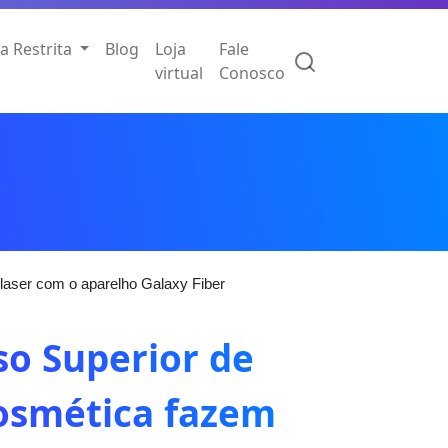
a Restrita
Blog
Loja
Fale
virtual
Conosco
aser com o aparelho Galaxy Fiber
o Superior de
Cosmética fazem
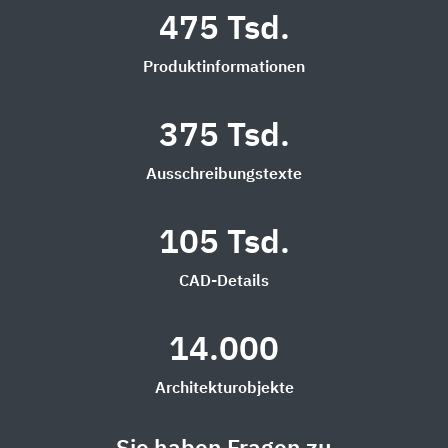
475 Tsd.
Produktinformationen
375 Tsd.
Ausschreibungstexte
105 Tsd.
CAD-Details
14.000
Architekturobjekte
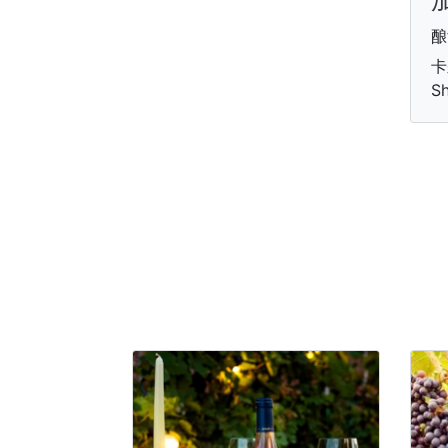
酿
卡
S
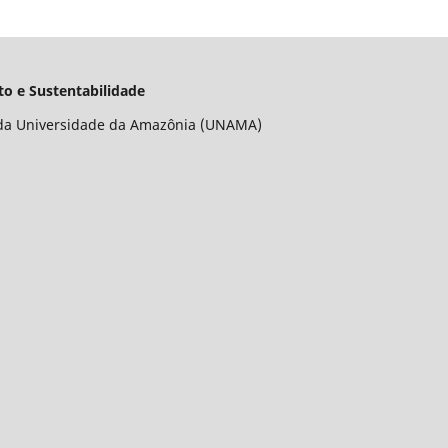
o e Sustentabilidade
da Universidade da Amazônia (UNAMA)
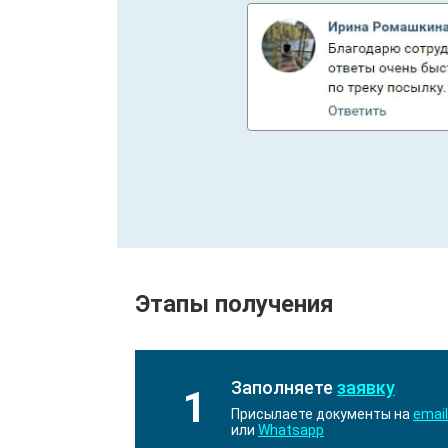
Этапы получения
Заполняете
заявку
1
Присылаете документы на
email
или
Whatsapp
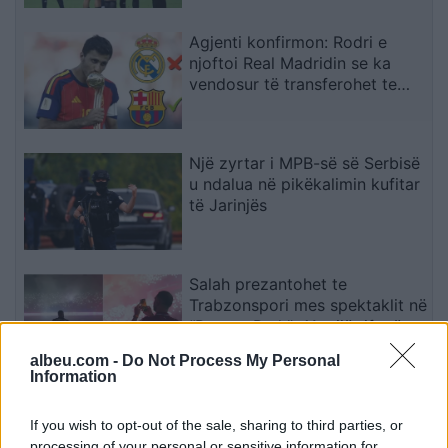
Agjenti konfirmon: Rodri e
njoftoi Real Madridin se ka
vendosur të transferohet te
Barcelona
Një zyrtar i MPB-së së Serbisë
u ndalua në pikëkalimin kufitar
të Jarinjës
Salah prezantohet te
Trabzonspori mes spektaklit në
“Papara Park”, 41 mijë tifozë
ndezin atmosferën
albeu.com -
Do Not Process My Personal
Information
Meta përballet me gjobën
rekord prej 567 milionë
If you wish to opt-out of the sale, sharing to third parties, or
dollarësh për dëmtimin e
processing of your personal or sensitive information for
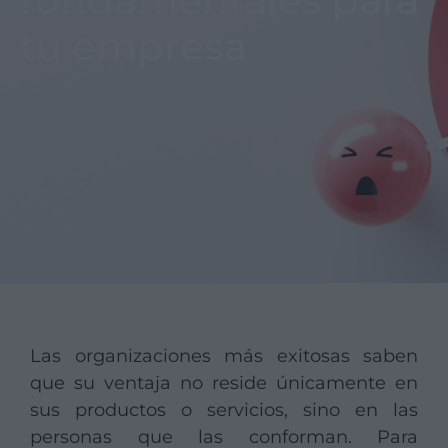
fundamentales para
tu empresa
Las organizaciones más exitosas saben
que su ventaja no reside únicamente en
sus productos o servicios, sino en las
personas que las conforman. Para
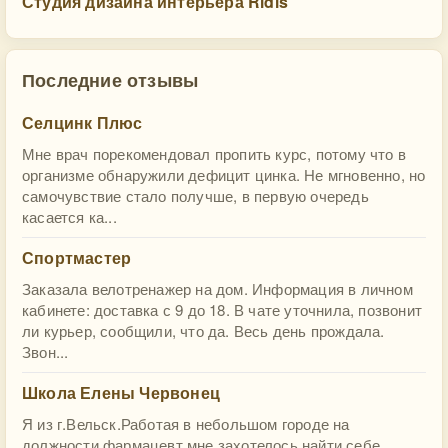
Студия дизайна интерьера Ridis
Последние отзывы
Селцинк Плюс
Мне врач порекомендовал пропить курс, потому что в
организме обнаружили дефицит цинка. Не мгновенно, но
самочувствие стало получше, в первую очередь
касается ка...
Спортмастер
Заказала велотренажер на дом. Информация в личном
кабинете: доставка с 9 до 18. В чате уточнила, позвонит
ли курьер, сообщили, что да. Весь день прождала.
Звон...
Школа Елены Червонец
Я из г.Вельск.Работая в небольшом городе на
должности фармацевт мне захотелось найти себе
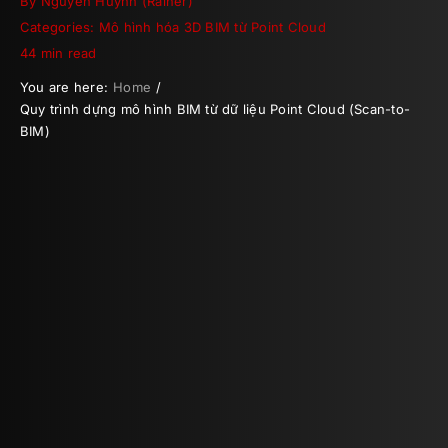
By
Nguyen Huynh (Rainer)
Categories:
Mô hình hóa 3D BIM từ Point Cloud
44 min read
You are here:
Home
Quy trình dựng mô hình BIM từ dữ liệu Point Cloud (Scan-to-
BIM)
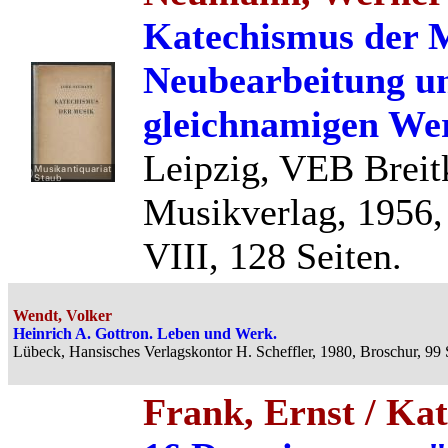
Katechismus der M
Neubearbeitung u
gleichnamigen Wer
Leipzig, VEB Breit
Musikverlag, 1956, 
VIII, 128 Seiten.
Wendt, Volker
Heinrich A. Gottron. Leben und Werk.
Lübeck, Hansisches Verlagskontor H. Scheffler, 1980, Broschur, 99 
Frank, Ernst / Ka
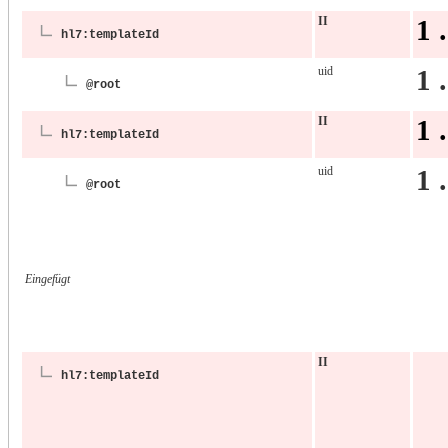
II
1 
hl7:templateId
uid
1 
@root
II
1 
hl7:templateId
uid
1 
@root
Eingefügt
II
hl7:templateId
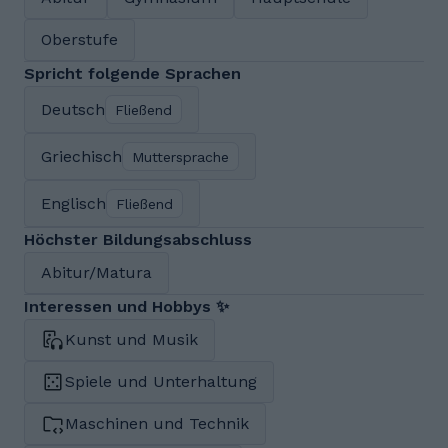
Oberstufe
Spricht folgende Sprachen
Deutsch
Fließend
Griechisch
Muttersprache
Englisch
Fließend
Höchster Bildungsabschluss
Abitur/Matura
Interessen und Hobbys ✨
Kunst und Musik
Spiele und Unterhaltung
Maschinen und Technik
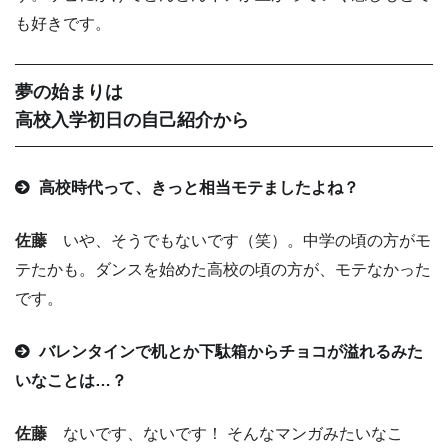
も好きです。
夢の始まりは
高校入学初日の自己紹介から
高校時代って、きっと相当モテましたよね？
佐藤
いや、そうでもないです（笑）。中学の頃の方がモ
テたかも。ダンスを始めた高校の頃の方が、モテなかった
です。
バレンタインで机とか下駄箱からチョコが溢れるみた
いなことは…？
佐藤
ないです、ないです！ そんなマンガみたいなこ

....

**Aim of the exercise**: Reproduce the material above from its first line through the line containing "processing of your", both ends included, and skip every picture.

**Solved problem**:
a Restrita
Blog
Loja
Fale
virtual
Conosco
aser com o aparelho Galaxy Fiber
o Superior de
Cosmética fazem
475 Tsd.
Produktinformationen
375 Tsd.
Ausschreibungstexte
105 Tsd.
CAD-Details
14.000
Architekturobjekte
酿
卡
S
o e Sustentabilidade
da Universidade da Amazônia (UNAMA)
Этапы получения
Заполняете
заявку
1
Присылаете документы на
email
или
Whatsapp
Agjenti konfirmon: Rodri e
njoftoi Real Madridin se ka
vendosur të transferohet te
Barcelona
Një zyrtar i MPB-së së Serbisë
u ndalua në pikëkalimin kufitar
të Jarinjës
Salah prezantohet te
Trabzonspori mes spektaklit në
“Papara Park”, 41 mijë tifozë
ndezin atmosferën
albeu.com -
Do Not Process My Personal
Information
Meta përballet me gjobën
rekord prej 567 milionë
If you wish to opt-out of the sale, sharing to third parties, or
dollarësh për dëmtimin e
processing of your personal or sensitive information for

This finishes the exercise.